All lines at or after the one containing "cybersecurity infrastructure, and develop", up to the last line of the material, must be repeated exactly, and no others.
+++
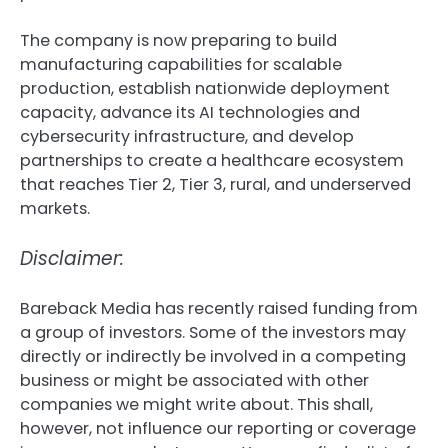
The company is now preparing to build
manufacturing capabilities for scalable
production, establish nationwide deployment
capacity, advance its AI technologies and
cybersecurity infrastructure, and develop
partnerships to create a healthcare ecosystem
that reaches Tier 2, Tier 3, rural, and underserved
markets.
Disclaimer:
Bareback Media has recently raised funding from
a group of investors. Some of the investors may
directly or indirectly be involved in a competing
business or might be associated with other
companies we might write about. This shall,
however, not influence our reporting or coverage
+++
#### [Problem solution]
cybersecurity infrastructure, and develop
partnerships to create a healthcare ecosystem
that reaches Tier 2, Tier 3, rural, and underserved
markets.
Disclaimer:
Bareback Media has recently raised funding from
a group of investors. Some of the investors may
directly or indirectly be involved in a competing
business or might be associated with other
companies we might write about. This shall,
however, not influence our reporting or coverage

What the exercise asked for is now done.